+++ Given data +++
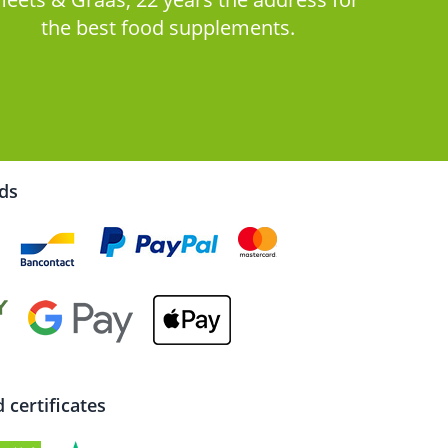
the best food supplements.
rds
certificates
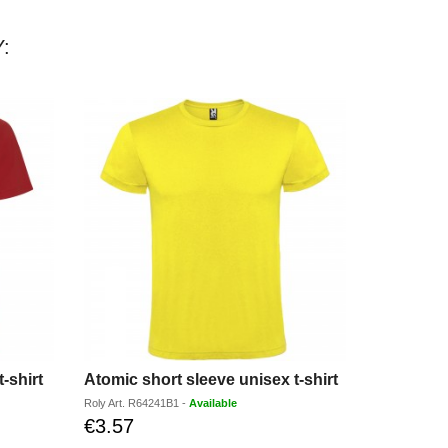
:
-shirt
Atomic short sleeve unisex t-shirt
Roly
Art.
R64241B1
-
Available
Elevate
Art.
39
€3.57
Discounted
price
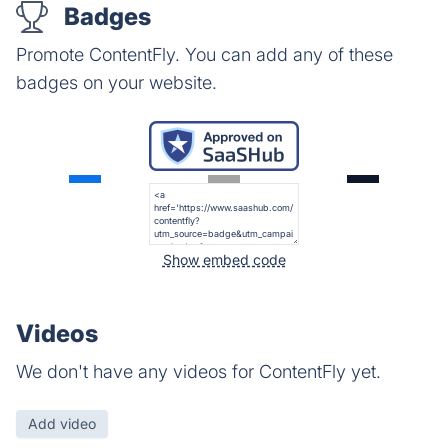
Badges
Promote ContentFly. You can add any of these
badges on your website.
Show embed code
Videos
We don't have any videos for ContentFly yet.
Add video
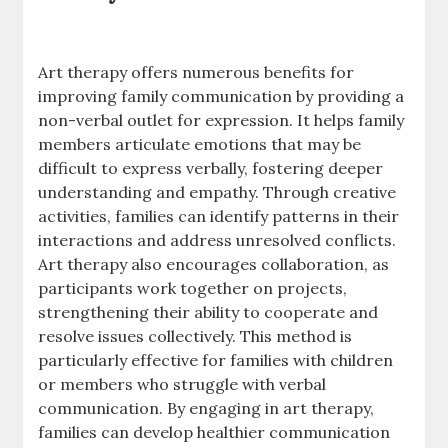
Art therapy offers numerous benefits for
improving family communication by providing a
non-verbal outlet for expression. It helps family
members articulate emotions that may be
difficult to express verbally, fostering deeper
understanding and empathy. Through creative
activities, families can identify patterns in their
interactions and address unresolved conflicts.
Art therapy also encourages collaboration, as
participants work together on projects,
strengthening their ability to cooperate and
resolve issues collectively. This method is
particularly effective for families with children
or members who struggle with verbal
communication. By engaging in art therapy,
families can develop healthier communication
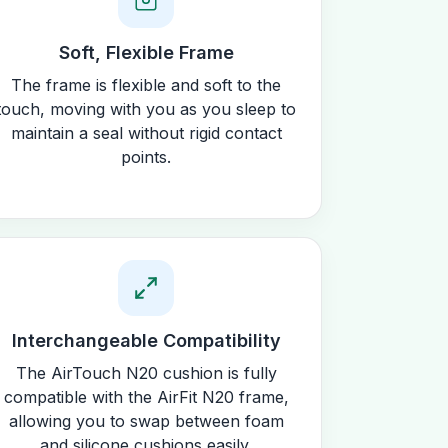
Soft, Flexible Frame
The frame is flexible and soft to the
touch, moving with you as you sleep to
maintain a seal without rigid contact
points.
Interchangeable Compatibility
The AirTouch N20 cushion is fully
compatible with the AirFit N20 frame,
allowing you to swap between foam
and silicone cushions easily.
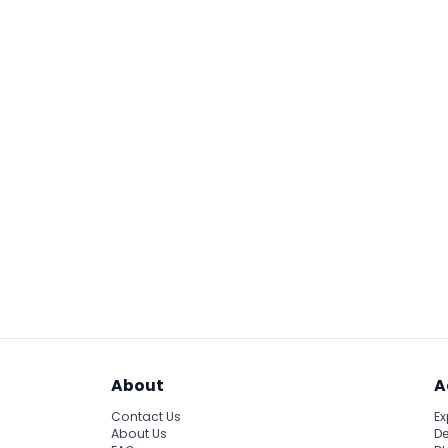
About
A
Contact Us
Ex
About Us
De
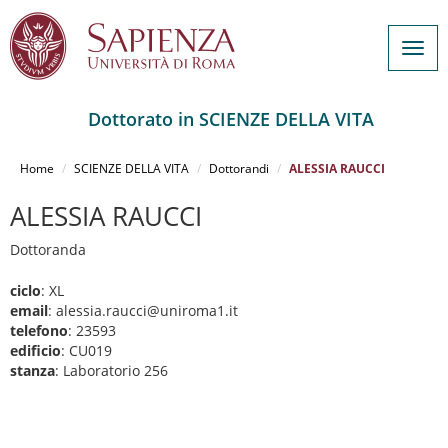
Togg
navig
Dottorato in SCIENZE DELLA VITA
Salta
al
Home
SCIENZE DELLA VITA
Dottorandi
ALESSIA RAUCCI
contenuto
principale
ALESSIA RAUCCI
Dottoranda
ciclo
: XL
email
: alessia.raucci@uniroma1.it
telefono
: 23593
edificio
: CU019
stanza
: Laboratorio 256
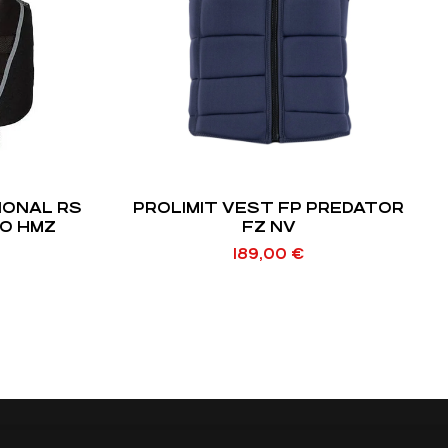
IONAL RS
PROLIMIT VEST FP PREDATOR
EO HMZ
FZ NV
189,00
€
+++
#### What you need to do:
Skipping all images, print the data above a second time exactly.

#### Task output:
the best food supplements.
rds
certificates
:
-shirt
Atomic short sleeve unisex t-shirt
Roly
Art.
R64241B1
-
Available
Elevate
Art.
39
€3.57
Discounted
price
Badges
Promote ContentFly. You can add any of these
badges on your website.
Show embed code
Videos
We don't have any videos for ContentFly yet.
Add video
Art therapy offers numerous benefits for
improving family communication by providing a
non-verbal outlet for expression. It helps family
members articulate emotions that may be
difficult to express verbally, fostering deeper
understanding and empathy. Through creative
activities, families can identify patterns in their
interactions and address unresolved conflicts.
Art therapy also encourages collaboration, as
participants work together on projects,
strengthening their ability to cooperate and
resolve issues collectively. This method is
particularly effective for families with children
or members who struggle with verbal
communication. By engaging in art therapy,
families can develop healthier communication
Soft, Flexible Frame
The frame is flexible and soft to the
touch, moving with you as you sleep to
maintain a seal without rigid contact
points.
Interchangeable Compatibility
The AirTouch N20 cushion is fully
compatible with the AirFit N20 frame,
allowing you to swap between foam
and silicone cushions easily.
About
A
Contact Us
Ex
About Us
De
Togg
navig
Dottorato in SCIENZE DELLA VITA
Salta
al
Home
SCIENZE DELLA VITA
Dottorandi
ALESSIA RAUCCI
contenuto
principale
ALESSIA RAUCCI
Dottoranda
ciclo
: XL
email
: alessia.raucci@uniroma1.it
telefono
: 23593
edificio
: CU019
stanza
: Laboratorio 256
IONAL RS
PROLIMIT VEST FP PREDATOR
EO HMZ
FZ NV
189,00
€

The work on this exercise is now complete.